Generating spooky stories

I love Halloween! And I love scary stories! In school, we read a lot of Edgar Allan Poe. (I grew up near Baltimore, and boy did my teachers love a local talent.) I liked everything we read, but the one that stood out to me the most was The Pit and the Pendulum, a dark tale about a prisoner being tortured during the Spanish Inquisition.1

This year for Halloween, I decided to write a spooky story in the style of Poe. But then I had a better idea. Why write a story when I can train a text generator to write one for me? I fine-tuned OpenAI’s GPT-2 model on the complete works of Edgar Allan Poe using the Hugging Face Transformers library.

I’ve dubbed my fine-tuned model GPoeT-2, and I used it to generate an eerie tale in time for Halloween.

Creating my dataset

Because all of Poe’s works are in the public domain, I could download everything he ever published from Project Gutenberg to create a dataset. I split his works into a training and an evaluation set, both of which contain stories and poems in their entirety. The training set is larger and used to acutally train the model, while the evaluation set is used to test how well the model performs on unseen data. You can find my Poe dataset on GitHub.

Fine-tuning GPT-2

Powerful Transformer networks like GPT-2 are trained on a huge amount of data (GPT-2 was trained on text from 8 million webpages), and this is part of what makes them so powerful. Training a large network on this much data takes a long time and a lot of computational power, so we don’t want to retrain these networks from scratch. Instead, we can fine-tune them. This means we train the network on a new dataset or for a new task, but we use the pretrained model as our inital setting. Because the model’s parameters are already set, we don’t need to do as much training to fine-tune the model.

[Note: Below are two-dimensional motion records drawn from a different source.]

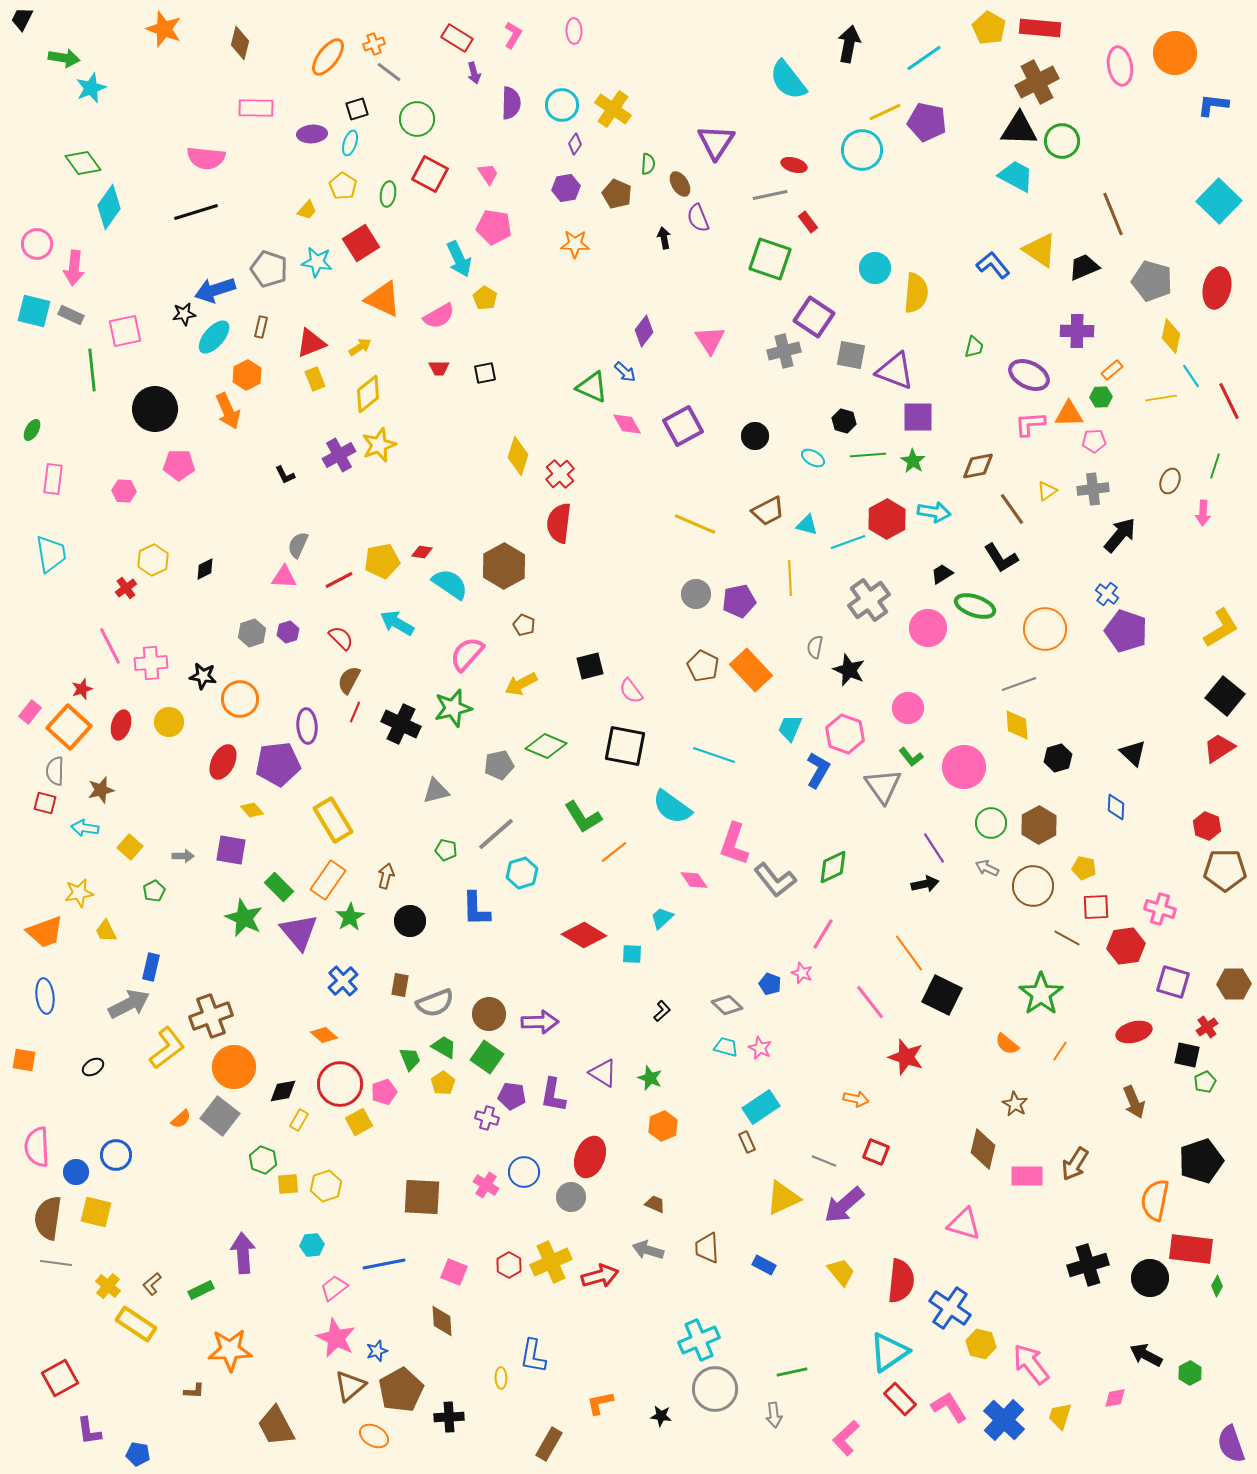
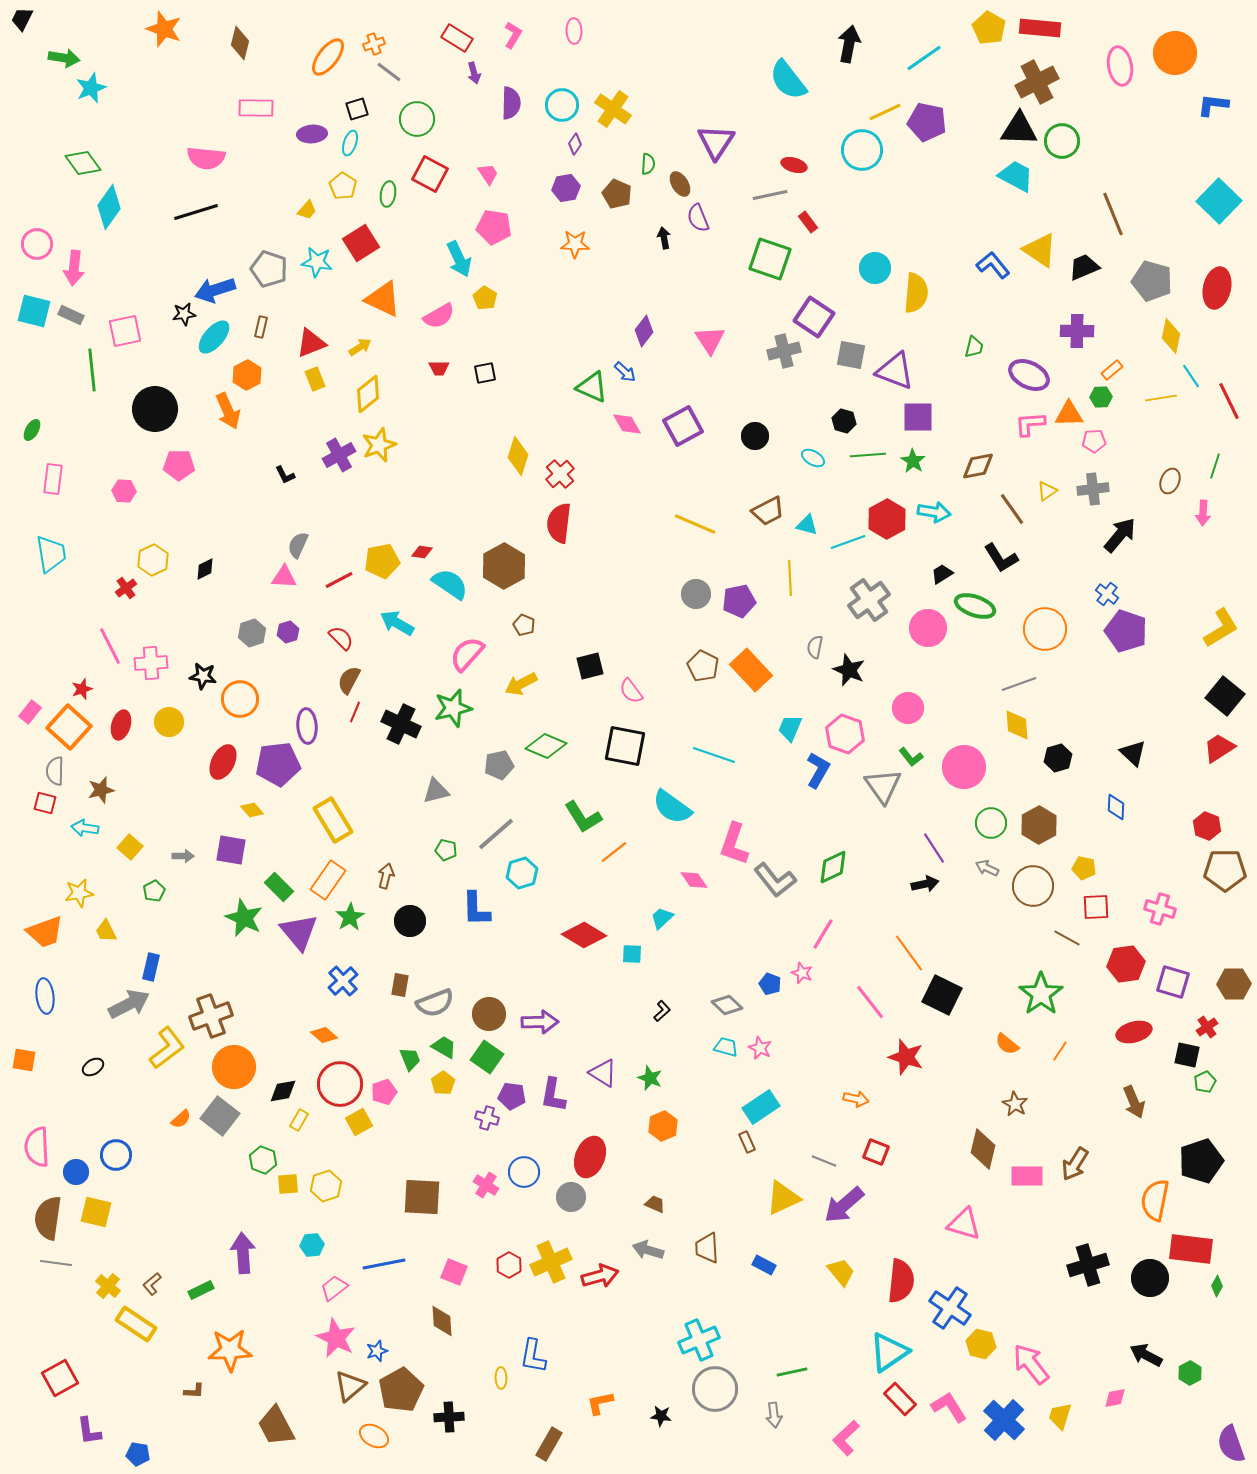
red hexagon at (1126, 946): moved 18 px down
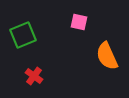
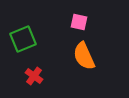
green square: moved 4 px down
orange semicircle: moved 23 px left
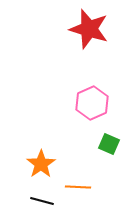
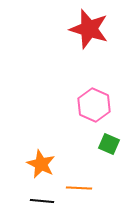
pink hexagon: moved 2 px right, 2 px down; rotated 12 degrees counterclockwise
orange star: rotated 12 degrees counterclockwise
orange line: moved 1 px right, 1 px down
black line: rotated 10 degrees counterclockwise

To fine-tune GPT-2 using the Hugging Face Transformers library, you first need to have PyTorch or TensorFlow installed (I use PyTorch). Then, you need to install the Transformers libaray

To fine-tune GPT-2 on my Poe dataset, I used the run_language_modeling.py script from the Transformers GitHub repository and ran the following command in the terminal:

python run_language_modeling.py \
--output_dir='./tuned_model' \
--model_type=gpt2 \
--model_name_or_path=gpt2 \
--do_train \
--train_data_file='./data/poe_train.txt' \
--do_eval \
--eval_data_file='./data/poe_eval.txt' \
--per_device_train_batch_size=2 \
--per_device_eval_batch_size=2 \
--line_by_line \
--evaluate_during_training \
--num_train_epochs=5

line_by_line means that the model treats each line in the dataset as a separate example. I ran this parameter due to GPU memory contraints so that less words would be loaded into the model at a time. For the same reason, I set the batch size to 2. (See the docs for a complete list of possible arguments)

Even though fine-tuning is a lot faster than pre-training from scratch, transformers are hefty networks, so it’s still a computationally expensive process. I fine-tuned GPoeT-2 on a Nvidia GeForce RTX 2060 for 5 epochs with a batch size of 2 and it took about 5 hours.

…And the burning

To test out my model, I used another Hugging Face script, run_generation.py, and ran the following command:

python run_generation.py \
--model_type gpt2 \
--model_name_or_path './tuned_model' \
--length 200 \

I then fed in the first part of The Fall of the House of Usher when prompted for input text. The result was certainly Edgar Allan Poe-like, but it…well…read for yourself:

During the whole of a dull, dark, and soundless day in the autumn of the year, when the clouds hung oppressively low in the heavens, I was again thrown headlong into a fire. My imagination ran wild with visions of the wildest of the parched earth–of the burning and the red-hot Egypt–of the dreary, the ghastly moon–of the chilly and the mournful, and the unhallowed, and the pungent Egypt–of the burning and the fissure. I saw the burning and the burning, and the burning of the gutter; and I knew that I had all along been consumed. I had spent the day in the wild, and dreary, and pestilential, and ill-remembered apartment, with the burning and the burning, and the burning of the conjunctures of the burning, and the burning of the monastic fire, I was summoned into a single, low, and solitary, and convulsive, and motionless stupor; and amid the shrill and loathsome murmur of the burning and the burning, I became, in a full, distinct, and motionlessness of the terrible, and the filmy, and the silent, and the muttering of the human soul. And, as I listened to the mutterings of the burning, and the murmurs of the burning, and the muttering, and the groans of the burning, and the lamentable, and the lamentable, and the damned, and the muttering, and the groans of the burning, and the lamentable

So GPoeT-2 likes to repeat itself…this isn’t too surprising given that neural networks are great at picking up patterns, and Poe frequently used repetition as a literary device (see The Tell Tale Heart, The Raven and The Bells for prime examples). But GPoeT-2’s level of repetition was a bit overkill. With a different prompt, I had even gotten it to repeat the same phrase ad infinitum.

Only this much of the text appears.